Coast shark attack relived
MICK Grace will never forget the day he saw his brother almost bitten in half by a shark at Maroochydore beach.
As Western Australia’s surfing community mourns the victim of a fatal shark attack this week, Mick recalled the day his brother was almost taken by a white pointer 35 years ago.
Mick was about 17 years old and was surfing with his older brother Gary and a few mates in front of the Sea Breeze Caravan Park.
Mick had moved away from the group right before “all hell broke loose”.
“We were sort of thinking we should go in and next thing: bang! This thing hit Gary from underneath, about 100 mile an hour,” Mick said.
The shark pulled Gary and part of his surfboard under.
“There was just a big splash. You didn’t know what to do.”
Mick said the shark could only take the foam board “so far” before it had to release the board and Gary slipped out of its mouth, kicking furiously to the surface.
“He was kicking and screaming when he came to the surface,” Mick said, before the shark came back at his brother.
“It wanted to eat him. If he didn’t have his surfboard he would be dead.
“(Gary) must have kicked it right in the mouth because he had a big tooth mark on his heel. And all I saw then was its big tail as it took off.”
Gary’s mates paddled him to the sand and he was rushed to hospital where he needed about 160 stitches for the wound around his buttocks and legs.

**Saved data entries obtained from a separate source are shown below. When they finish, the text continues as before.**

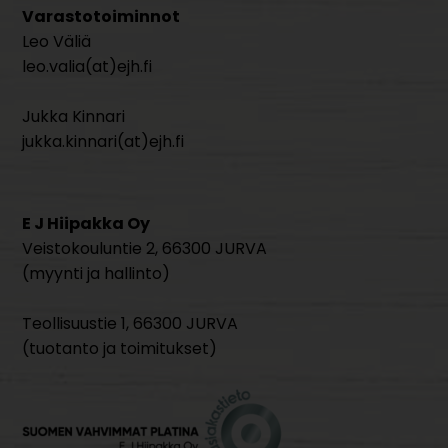
Varastotoiminnot
Leo Väliä
leo.valia(at)ejh.fi
Jukka Kinnari
jukka.kinnari(at)ejh.fi
E J Hiipakka Oy
Veistokouluntie 2, 66300 JURVA
(myynti ja hallinto)
Teollisuustie 1, 66300 JURVA
(tuotanto ja toimitukset)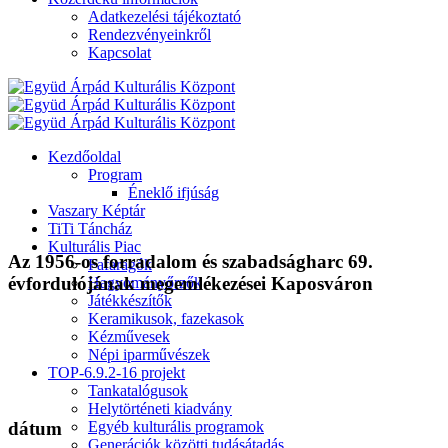
Adatkezelési tájékoztató
Rendezvényeinkről
Kapcsolat
Kezdőoldal
Program
Éneklő ifjúság
Vaszary Képtár
TiTi Táncház
Kulturális Piac
Az 1956-os forradalom és szabadságharc 69.
Fafaragók
évfordulójának megemlékezései Kaposváron
Hagyományőrzők
Játékkészítők
Keramikusok, fazekasok
Kézművesek
Népi iparművészek
TOP-6.9.2-16 projekt
Tankatalógusok
Helytörténeti kiadvány
Egyéb kulturális programok
dátum
Generációk közötti tudásátadás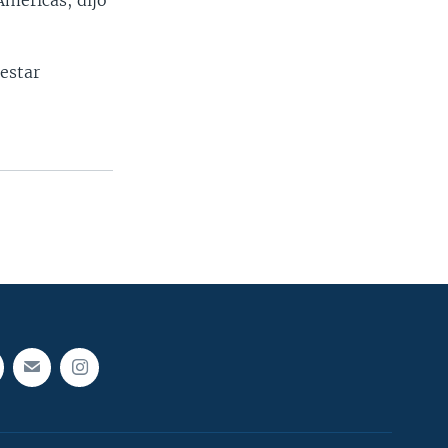
méricas, dijo
 estar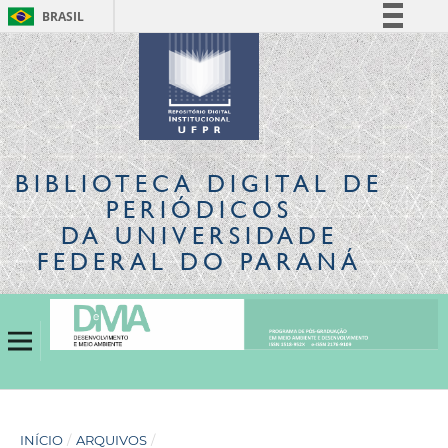
BRASIL
Simplifique!
Comunica BR
Participe
Acesso à informação
Legislação
BIBLIOTECA DIGITAL
DE
Canais
PERIÓDICOS
DA UNIVERSIDADE
FEDERAL DO PARANÁ
INÍCIO
/
ARQUIVOS
/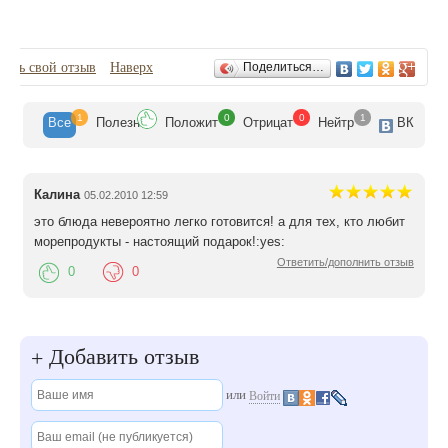
Отзывы
вить свой отзыв
Наверх
Поделиться…
1
0
0
1
Все
Полезн
Положит
Отрицат
Нейтр
ВК
Калина
05.02.2010 12:59
это блюда невероятно легко готовится! а для тех, кто любит
морепродукты - настоящий подарок!:yes:
Ответить/дополнить отзыв
0
0
Добавить отзыв
+
или
Войти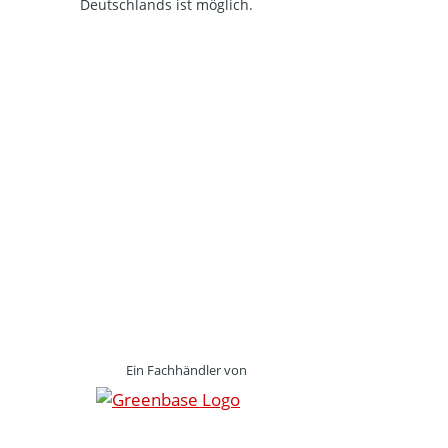
Deutschlands ist möglich.
Ein Fachhändler von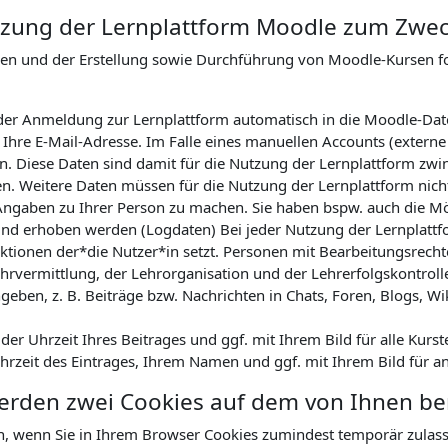
Nutzung der Lernplattform Moodle zum Zwe
nen und der Erstellung sowie Durchführung von Moodle-Kursen 
ei der Anmeldung zur Lernplattform automatisch in die Moodle-Da
hre E-Mail-Adresse. Im Falle eines manuellen Accounts (externe
. Diese Daten sind damit für die Nutzung der Lernplattform zwin
en. Weitere Daten müssen für die Nutzung der Lernplattform nicht
Angaben zu Ihrer Person zu machen. Sie haben bspw. auch die Mög
nd erhoben werden (Logdaten) Bei jeder Nutzung der Lernplattfor
tionen der*die Nutzer*in setzt. Personen mit Bearbeitungsrechte
hrvermittlung, der Lehrorganisation und der Lehrerfolgskontrol
geben, z. B. Beiträge bzw. Nachrichten in Chats, Foren, Blogs, Wi
r Uhrzeit Ihres Beitrages und ggf. mit Ihrem Bild für alle Kurst
Uhrzeit des Eintrages, Ihrem Namen und ggf. mit Ihrem Bild für a
werden zwei Cookies auf dem von Ihnen b
n, wenn Sie in Ihrem Browser Cookies zumindest temporär zulas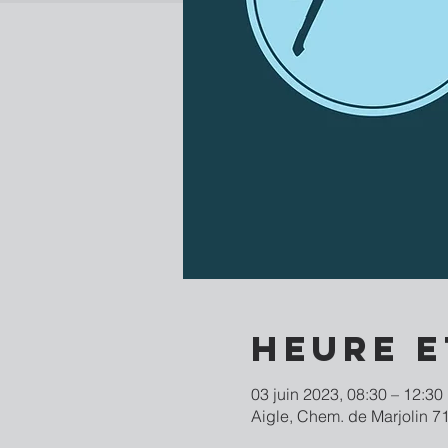
Heure e
03 juin 2023, 08:30 – 12:30
Aigle, Chem. de Marjolin 71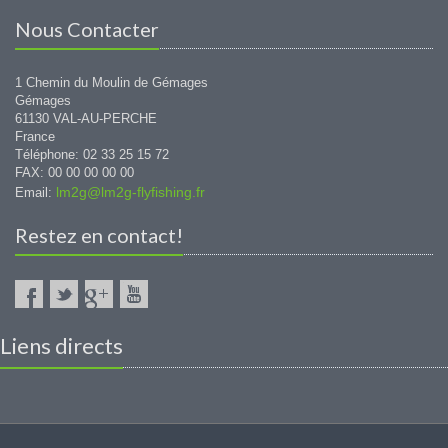
Nous Contacter
1 Chemin du Moulin de Gémages
Gémages
61130 VAL-AU-PERCHE
France
Téléphone: 02 33 25 15 72
FAX: 00 00 00 00 00
lm2g@lm2g-flyfishing.fr
Email:
Restez en contact!
Liens directs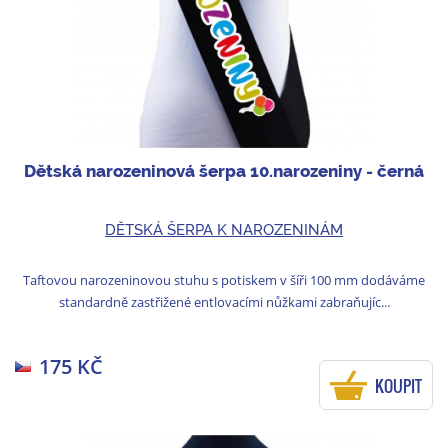
Dětská narozeninová šerpa 10.narozeniny - černá
DĚTSKÁ ŠERPA K NAROZENINÁM
Taftovou narozeninovou stuhu s potiskem v šíři 100 mm dodáváme
standardně zastřižené entlovacími nůžkami zabraňujíc...
175 KČ
KOUPIT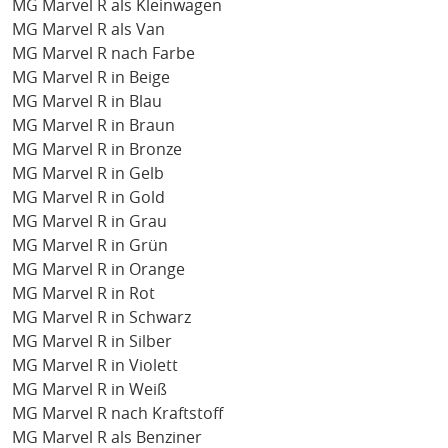
MG Marvel R als Kleinwagen
MG Marvel R als Van
MG Marvel R nach Farbe
MG Marvel R in Beige
MG Marvel R in Blau
MG Marvel R in Braun
MG Marvel R in Bronze
MG Marvel R in Gelb
MG Marvel R in Gold
MG Marvel R in Grau
MG Marvel R in Grün
MG Marvel R in Orange
MG Marvel R in Rot
MG Marvel R in Schwarz
MG Marvel R in Silber
MG Marvel R in Violett
MG Marvel R in Weiß
MG Marvel R nach Kraftstoff
MG Marvel R als Benziner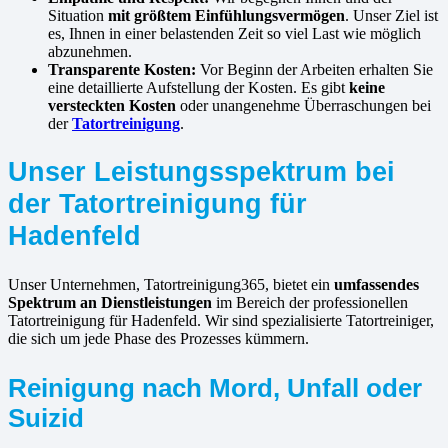
Situation
mit größtem Einfühlungsvermögen
. Unser Ziel ist
es, Ihnen in einer belastenden Zeit so viel Last wie möglich
abzunehmen.
Transparente Kosten:
Vor Beginn der Arbeiten erhalten Sie
eine detaillierte Aufstellung der Kosten. Es gibt
keine
versteckten Kosten
oder unangenehme Überraschungen bei
der
Tatortreinigung
.
Unser Leistungsspektrum bei
der Tatortreinigung für
Hadenfeld
Unser Unternehmen, Tatortreinigung365, bietet ein
umfassendes
Spektrum an Dienstleistungen
im Bereich der professionellen
Tatortreinigung für Hadenfeld. Wir sind spezialisierte Tatortreiniger,
die sich um jede Phase des Prozesses kümmern.
Reinigung nach Mord, Unfall oder
Suizid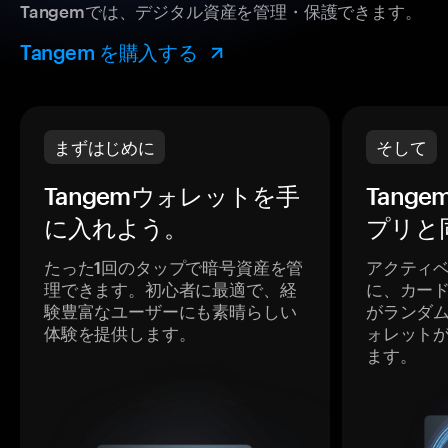
Tangemでは、デジタル資産を管理・保護できます。
Tangem を購入する
まずはじめに
そして
Tangemウォレットを手
Tang
に入れよう。
プリと
たった1回のタップで暗号資産を管
アクティ
理できます。初心者に最適で、経
に、カー
験豊富なユーザーにも素晴らしい
がランダ
体験を提供します。
ォレット
ます。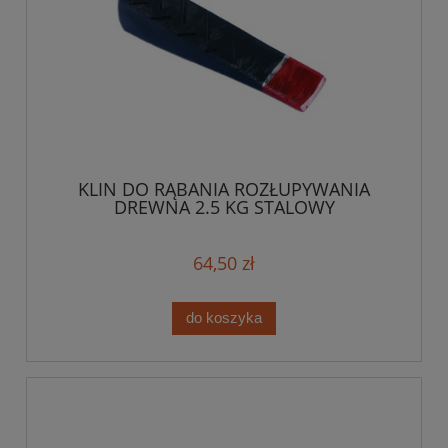
KLIN DO RĄBANIA ROZŁUPYWANIA
DREWNA 2.5 KG STALOWY
64,50 zł
do koszyka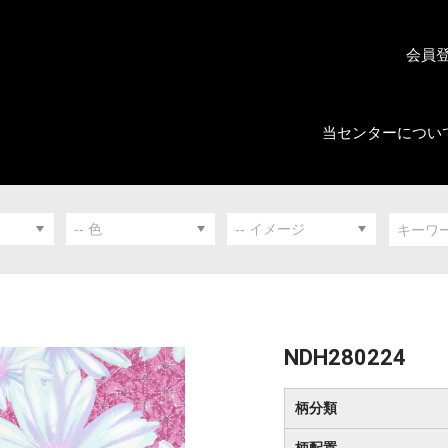
会員
当センターについ
NDH280224
柄分類
柄配置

“He got to the beach and stood up. I was amazed he could stand up – I thought he would have been ripped in half,” Mick said.
Gary miraculously survived, despite fears he would lose too much blood.
He doesn’t talk about the attack much these days.
In a Woman’s Day article in 1975, a few months after the incident, Gary told a reporter: “Without the board he would have chomped me in half. I couldn’t see its face. Just a big, grey-black mass and I kicked at it, screaming out ‘no, no, no’.”
Gary told the magazine he was having nightmares about the shark, which he said “felt like wet and dry sandpaper”.
“I didn’t feel any actual pain but I knew what was happening. I could feel him shaking me but I couldn’t feel him tearing into the flesh or anything. It was like a dog had got hold of my shirt and was shaking me. I thought I was gone,” Women’s Day reported.
Mick (pictured below) said these days he still surfed as often as he could but the attack on his brother made him more aware in the water.
In the weeks after the incident Mick said he “kept seeing things” coming at him in the water, which stopped him surfing for a little while.
He said the fatal attack in WA should remind surfers of the dangers of murky conditions.
“You’ve got to be alert in the water, always looking around and seeing what’s going on,” he said.